The Lake Isle of InnisfreeI will arise and go now, and go to Innisfree,
And a small cabin build there, of clay and wattles made;
Nine bean rows will I have there, a hive for the honeybee,
And live alone in the bee-loud glade. And I shall have some peace there, for peace comes dropping slow,
Dropping from the veils of the morning to where the cricket sings;
There midnight's all a-glimmer, and noon a purple glow,
And evening full of the linnet's wings.
I will arise and go now, for always night and day
I hear lake water lapping with low sounds by the shore;
While I stand on the roadway, or on the pavements gray,
I hear it in the deep heart's core.
This was one of the poems I learnt that first year of learning poems. I love the agrarian romanticism that's expressed in it and the specificity of what is needed for a simple life - nine bean rows, a hive for the honey bee...I love the sounds at the poem's centre, the slowed-down life of contemplation echoed in those lovely evocations of a tangible peace.
I'm currently in Brisbane - the city I grew up in.
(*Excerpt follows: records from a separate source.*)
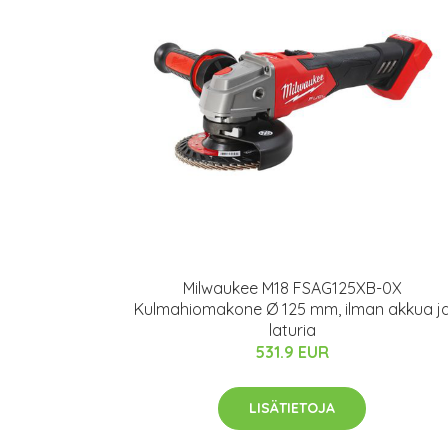
Milwaukee M18 FSAG125XB-0X
Kulmahiomakone Ø 125 mm, ilman akkua j
laturia
531.9 EUR
LISÄTIETOJA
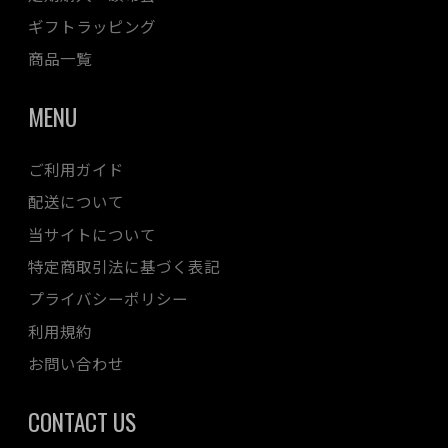
ギフトラッピング
商品一覧
MENU
ご利用ガイド
配送について
当サイトについて
特定商取引法に基づく表記
プライバシーポリシー
利用規約
お問い合わせ
CONTACT US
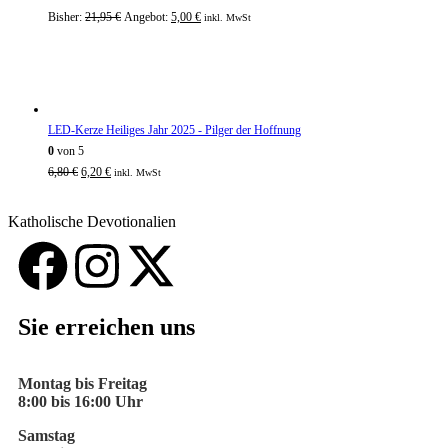
Bisher:
21,95
€
Angebot:
5,00
€
inkl. MwSt
LED-Kerze Heiliges Jahr 2025 - Pilger der Hoffnung
0
von 5
6,80
€
6,20
€
inkl. MwSt
Katholische Devotionalien
Sie erreichen uns
Montag bis Freitag
8:00 bis 16:00 Uhr
Samstag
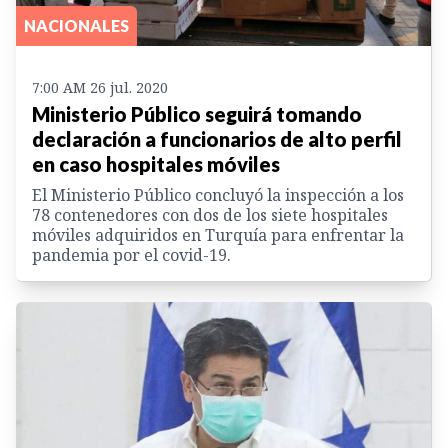
NACIONALES
7:00 AM 26 jul. 2020
Ministerio Público seguirá tomando
declaración a funcionarios de alto perfil
en caso hospitales móviles
El Ministerio Público concluyó la inspección a los
78 contenedores con dos de los siete hospitales
móviles adquiridos en Turquía para enfrentar la
pandemia por el covid-19.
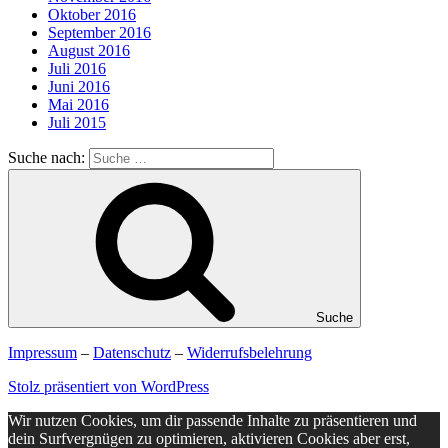
Oktober 2016
September 2016
August 2016
Juli 2016
Juni 2016
Mai 2016
Juli 2015
Suche nach:
Suche
Impressum
–
Datenschutz
–
Widerrufsbelehrung
Stolz präsentiert von WordPress
Wir nutzen Cookies, um dir passende Inhalte zu präsentieren und
dein Surfvergnügen zu optimieren, aktivieren Cookies aber erst,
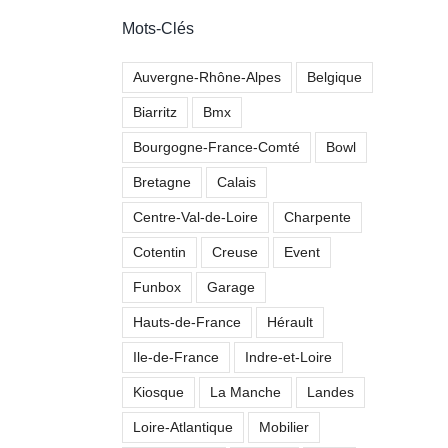
Mots-Clés
Auvergne-Rhône-Alpes
Belgique
Biarritz
Bmx
Bourgogne-France-Comté
Bowl
Bretagne
Calais
Centre-Val-de-Loire
Charpente
Cotentin
Creuse
Event
Funbox
Garage
Hauts-de-France
Hérault
Ile-de-France
Indre-et-Loire
Kiosque
La Manche
Landes
Loire-Atlantique
Mobilier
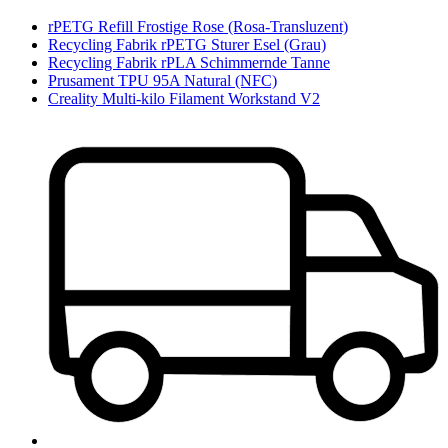
rPETG Refill Frostige Rose (Rosa-Transluzent)
Recycling Fabrik rPETG Sturer Esel (Grau)
Recycling Fabrik rPLA Schimmernde Tanne
Prusament TPU 95A Natural (NFC)
Creality Multi-kilo Filament Workstand V2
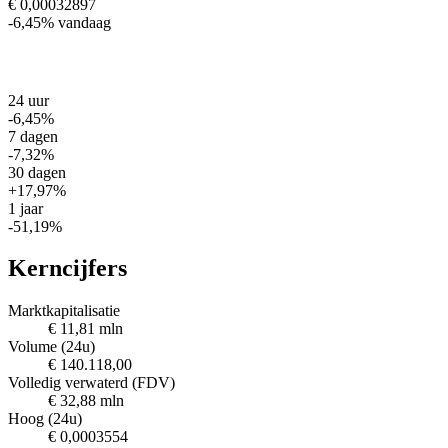
€ 0,00032897
-6,45%
vandaag
24 uur
-6,45%
7 dagen
-7,32%
30 dagen
+17,97%
1 jaar
-51,19%
Kerncijfers
Marktkapitalisatie
€ 11,81 mln
Volume (24u)
€ 140.118,00
Volledig verwaterd (FDV)
€ 32,88 mln
Hoog (24u)
€ 0,0003554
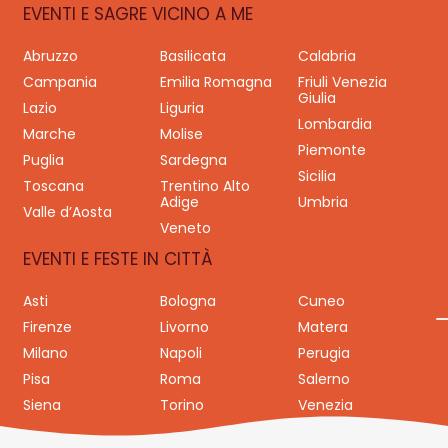
EVENTI E SAGRE VICINO A ME
Abruzzo
Basilicata
Calabria
Campania
Emilia Romagna
Friuli Venezia
Giulia
Lazio
Liguria
Lombardia
Marche
Molise
Piemonte
Puglia
Sardegna
Sicilia
Toscana
Trentino Alto
Adige
Umbria
Valle d’Aosta
Veneto
EVENTI E FESTE IN CITTÀ
Asti
Bologna
Cuneo
Firenze
Livorno
Matera
Milano
Napoli
Perugia
Pisa
Roma
Salerno
Siena
Torino
Venezia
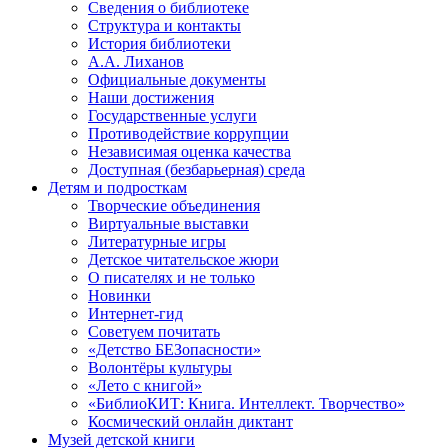
Сведения о библиотеке
Структура и контакты
История библиотеки
А.А. Лиханов
Официальные документы
Наши достижения
Государственные услуги
Противодействие коррупции
Независимая оценка качества
Доступная (безбарьерная) среда
Детям и подросткам
Творческие объединения
Виртуальные выставки
Литературные игры
Детское читательское жюри
О писателях и не только
Новинки
Интернет-гид
Советуем почитать
«Детство БЕЗопасности»
Волонтёры культуры
«Лето с книгой»
«БиблиоКИТ: Книга. Интеллект. Творчество»
Космический онлайн диктант
Музей детской книги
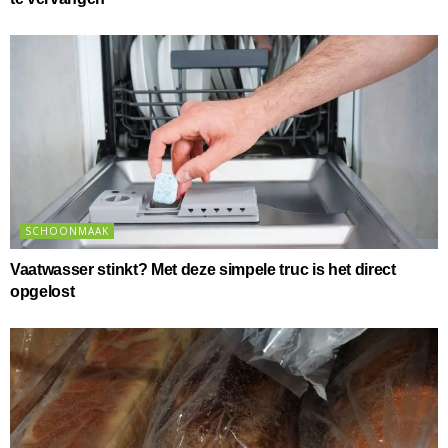
SCHOONMAAK
Vaatwasser stinkt? Met deze simpele truc is het direct
opgelost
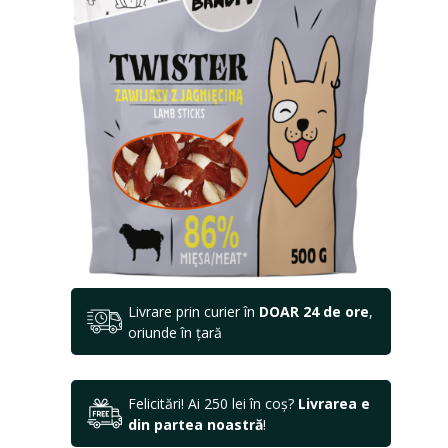
Livrare prin curier în
DOAR 24 de ore
,
oriunde în țară
Felicitări! Ai 250 lei în coș?
Livrarea e
din partea noastră
!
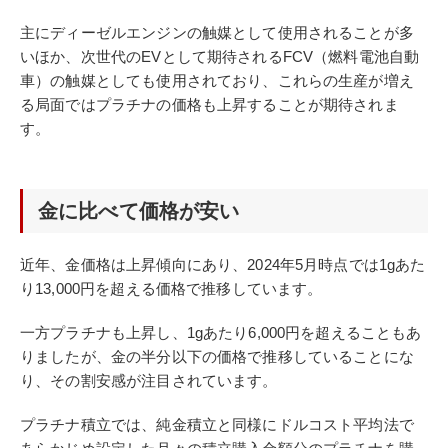
主にディーゼルエンジンの触媒として使用されることが多
いほか、次世代のEVとして期待されるFCV（燃料電池自動
車）の触媒としても使用されており、これらの生産が増え
る局面ではプラチナの価格も上昇することが期待されま
す。
金に比べて価格が安い
近年、金価格は上昇傾向にあり、2024年5月時点では1gあた
り13,000円を超える価格で推移しています。
一方プラチナも上昇し、1gあたり6,000円を超えることもあ
りましたが、金の半分以下の価格で推移していることにな
り、その割安感が注目されています。
プラチナ積立では
、純金積立と同様にドルコスト平均法で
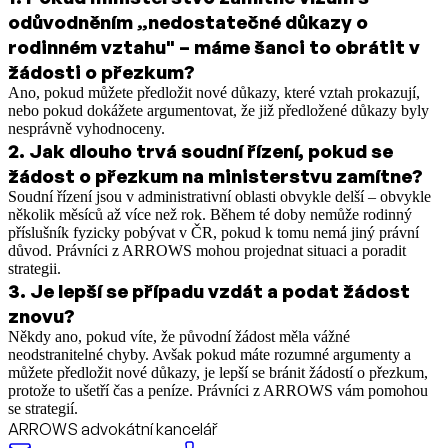
odůvodněním „nedostatečné důkazy o
rodinném vztahu" – máme šanci to obrátit v
žádosti o přezkum?
Ano, pokud můžete předložit nové důkazy, které vztah prokazují,
nebo pokud dokážete argumentovat, že již předložené důkazy byly
nesprávně vyhodnoceny.
2
.
Jak dlouho trvá soudní řízení, pokud se
žádost o přezkum na ministerstvu zamítne?
Soudní řízení jsou v administrativní oblasti obvykle delší – obvykle
několik měsíců až více než rok. Během té doby nemůže rodinný
příslušník fyzicky pobývat v ČR, pokud k tomu nemá jiný právní
důvod. Právníci z ARROWS mohou projednat situaci a poradit
strategii.
3
.
Je lepší se případu vzdát a podat žádost
znovu?
Někdy ano, pokud víte, že původní žádost měla vážné
neodstranitelné chyby. Avšak pokud máte rozumné argumenty a
můžete předložit nové důkazy, je lepší se bránit žádostí o přezkum,
protože to ušetří čas a peníze. Právníci z ARROWS vám pomohou
se strategií.
ARROWS advokátní kancelář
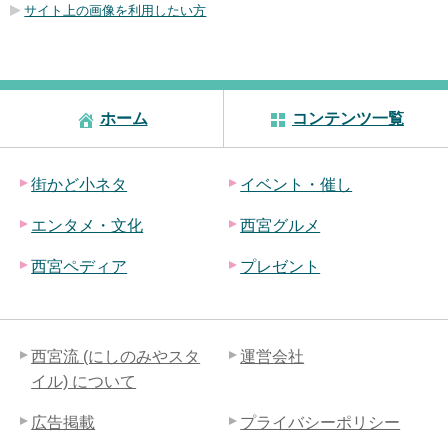
サイト上の画像を利用したい方
ホーム
コンテンツ一覧
街かど小ネタ
イベント・催し
エンタメ・文化
西宮グルメ
西宮ペディア
プレゼント
西宮流 (にしのみやスタ
運営会社
イル) について
広告掲載
プライバシーポリシー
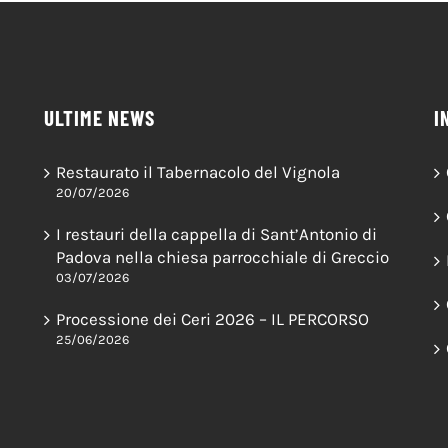
ULTIME NEWS
I
Restaurato il Tabernacolo del Vignola
20/07/2026
I restauri della cappella di Sant’Antonio di
Padova nella chiesa parrocchiale di Greccio
03/07/2026
Processione dei Ceri 2026 – IL PERCORSO
25/06/2026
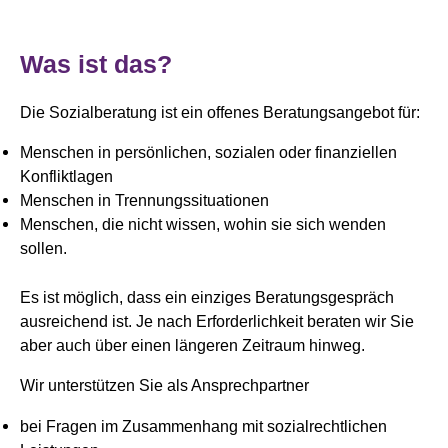
Was ist das?
Die Sozialberatung ist ein offenes Beratungsangebot für:
Menschen in persönlichen, sozialen oder finanziellen
Konfliktlagen
Menschen in Trennungssituationen
Menschen, die nicht wissen, wohin sie sich wenden
sollen.
Es ist möglich, dass ein einziges Beratungsgespräch
ausreichend ist. Je nach Erforderlichkeit beraten wir Sie
aber auch über einen längeren Zeitraum hinweg.
Wir unterstützen Sie als Ansprechpartner
bei Fragen im Zusammenhang mit sozialrechtlichen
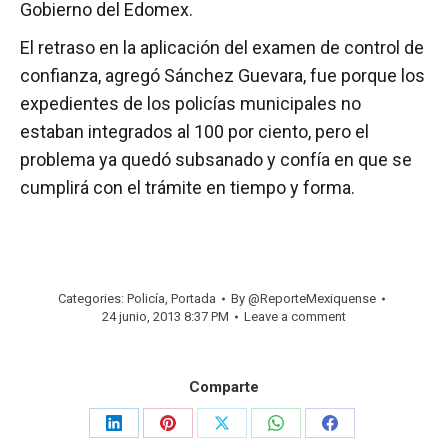
Gobierno del Edomex.
El retraso en la aplicación del examen de control de
confianza, agregó Sánchez Guevara, fue porque los
expedientes de los policías municipales no
estaban integrados al 100 por ciento, pero el
problema ya quedó subsanado y confía en que se
cumplirá con el trámite en tiempo y forma.
Categories:
Policía
,
Portada
By
@ReporteMexiquense
24 junio, 2013 8:37 PM
Leave a comment
Comparte
Share
Share
Share
Share
Share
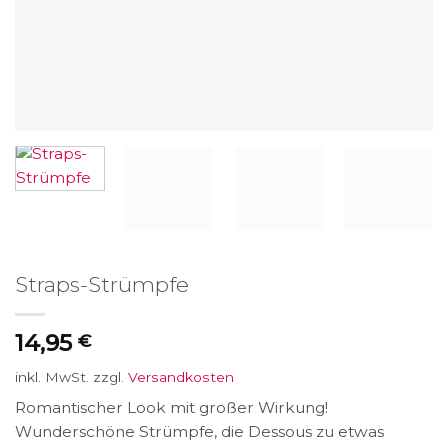
Straps-Strümpfe
14,95
€
inkl. MwSt.
zzgl.
Versandkosten
Romantischer Look mit großer Wirkung!
Wunderschöne Strümpfe, die Dessous zu etwas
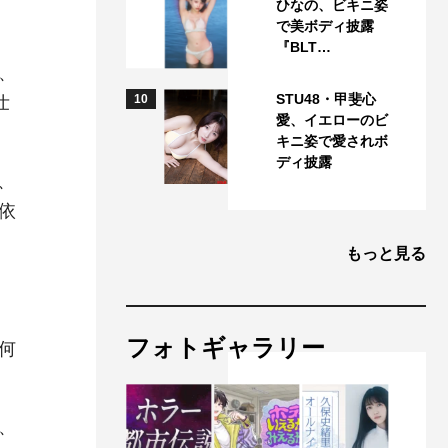
ひなの、ビキニ姿
で美ボディ披露
『BLT…
、
STU48・甲斐心
10
壮
愛、イエローのビ
キニ姿で愛されボ
ディ披露
、
依
もっと見る
フォトギャラリー
何
、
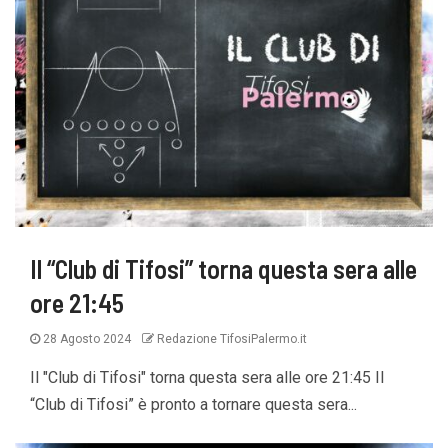
Il “Club di Tifosi” torna questa sera alle
ore 21:45
28 Agosto 2024
Redazione TifosiPalermo.it
Il "Club di Tifosi" torna questa sera alle ore 21:45 Il
“Club di Tifosi” è pronto a tornare questa sera...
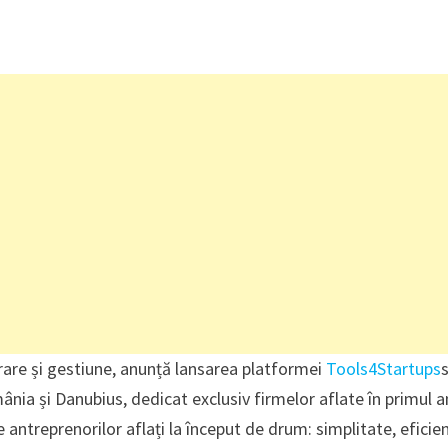
turare și gestiune, anunță lansarea platformei
Tools4Startups
ânia și Danubius, dedicat exclusiv firmelor aflate în primul 
ale antreprenorilor aflați la început de drum: simplitate, eficien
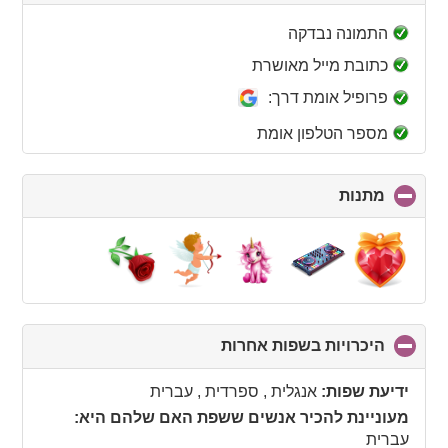
to
collapse
התמונה נבדקה
contents
כתובת מייל מאושרת
פרופיל אומת דרך:
מספר הטלפון אומת
מתנות
click
to
collapse
contents
היכרויות בשפות אחרות
click
to
collapse
ידיעת שפות:
אנגלית , ספרדית , עברית
contents
מעוניינת להכיר אנשים ששפת האם שלהם היא:
עברית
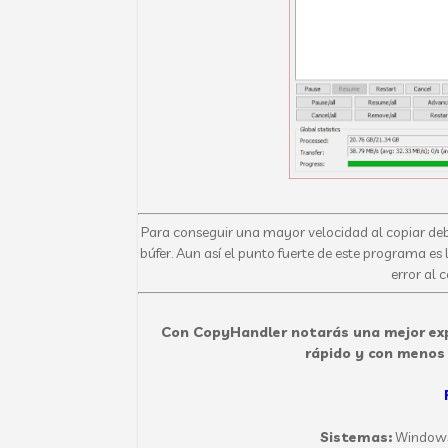
Para conseguir una mayor velocidad al copiar deb
búfer. Aun así el punto fuerte de este programa es 
error al 
Con CopyHandler notarás una mejor exp
rápido y con menos 
Sistemas:
Windows X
If there's ever a time for nostalgia it's when you return somewhere you spent those difficult years between childhood and adulthood. Passing a couple leaning into each other on a park bench this morning, I remembered that intensity - when the world stops with you, holds its breath as you fall in love and kiss. So really, I should have posted a love poem here. Although 'Lake Isle of Innisfree' is a love poem - to an idea, a place and a time. Maybe I should write a love poem to Brisbane and my younger self?